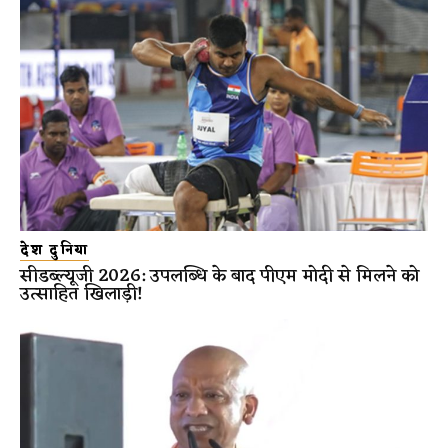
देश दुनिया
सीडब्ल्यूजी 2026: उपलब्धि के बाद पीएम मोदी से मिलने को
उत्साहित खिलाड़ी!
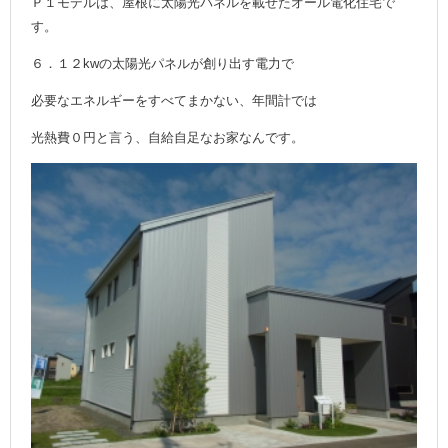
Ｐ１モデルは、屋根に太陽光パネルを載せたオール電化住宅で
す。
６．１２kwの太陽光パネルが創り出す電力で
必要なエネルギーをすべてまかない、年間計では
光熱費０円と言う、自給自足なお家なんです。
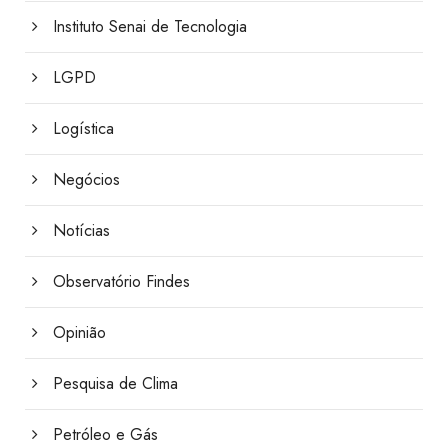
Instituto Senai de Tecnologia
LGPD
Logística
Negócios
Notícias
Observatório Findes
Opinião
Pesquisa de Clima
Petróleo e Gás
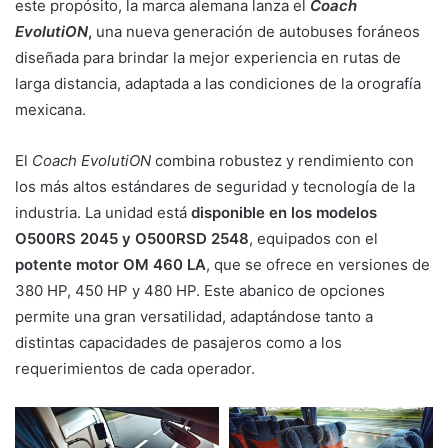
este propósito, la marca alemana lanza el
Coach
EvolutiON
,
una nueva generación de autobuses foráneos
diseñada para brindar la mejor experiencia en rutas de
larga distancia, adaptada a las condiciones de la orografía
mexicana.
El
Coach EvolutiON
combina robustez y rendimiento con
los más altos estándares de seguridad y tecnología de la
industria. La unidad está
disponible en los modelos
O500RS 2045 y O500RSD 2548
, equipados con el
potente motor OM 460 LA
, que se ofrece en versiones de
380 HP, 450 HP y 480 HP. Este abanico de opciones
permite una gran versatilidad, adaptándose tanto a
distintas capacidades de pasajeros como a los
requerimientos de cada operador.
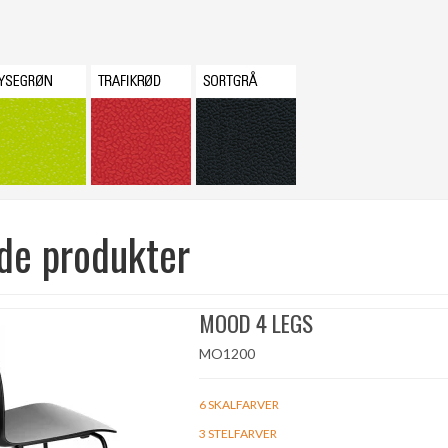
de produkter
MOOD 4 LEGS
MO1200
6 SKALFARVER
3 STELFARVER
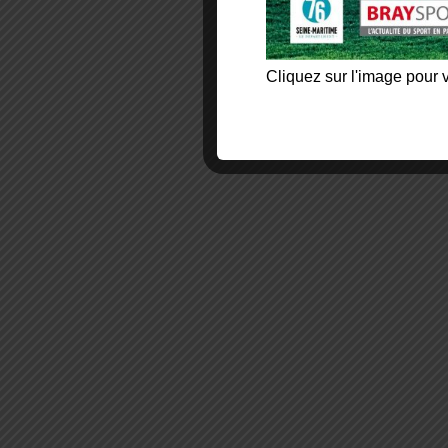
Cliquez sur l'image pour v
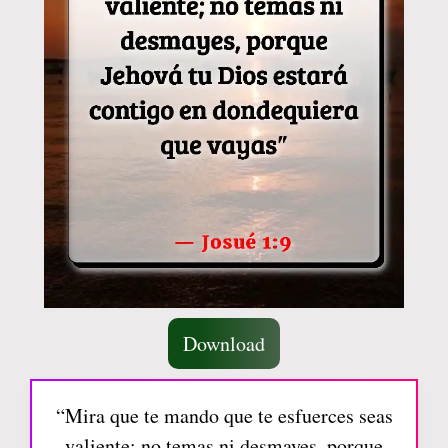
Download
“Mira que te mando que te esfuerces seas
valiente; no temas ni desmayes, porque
:::::
> **Task**
Give back the whole listing as it stands, minus its pictures.

> **Answer box**
देश दुनिया
सीडब्ल्यूजी 2026: उपलब्धि के बाद पीएम मोदी से मिलने को
उत्साहित खिलाड़ी!
Ｐ１モデルは、屋根に太陽光パネルを載せたオール電化住宅で
す。
６．１２kwの太陽光パネルが創り出す電力で
必要なエネルギーをすべてまかない、年間計では
光熱費０円と言う、自給自足なお家なんです。
Instituto Senai de Tecnologia
LGPD
Logística
Negócios
Notícias
Observatório Findes
Opinião
Pesquisa de Clima
Petróleo e Gás
este propósito, la marca alemana lanza el
Coach
EvolutiON
,
una nueva generación de autobuses foráneos
diseñada para brindar la mejor experiencia en rutas de
larga distancia, adaptada a las condiciones de la orografía
mexicana.
El
Coach EvolutiON
combina robustez y rendimiento con
los más altos estándares de seguridad y tecnología de la
industria. La unidad está
disponible en los modelos
O500RS 2045 y O500RSD 2548
, equipados con el
potente motor OM 460 LA
, que se ofrece en versiones de
380 HP, 450 HP y 480 HP. Este abanico de opciones
permite una gran versatilidad, adaptándose tanto a
distintas capacidades de pasajeros como a los
requerimientos de cada operador.
de produkter
MOOD 4 LEGS
MO1200
6 SKALFARVER
3 STELFARVER
Cliquez sur l'image pour v
Download
“Mira que te mando que te esfuerces seas
valiente; no temas ni desmayes, porque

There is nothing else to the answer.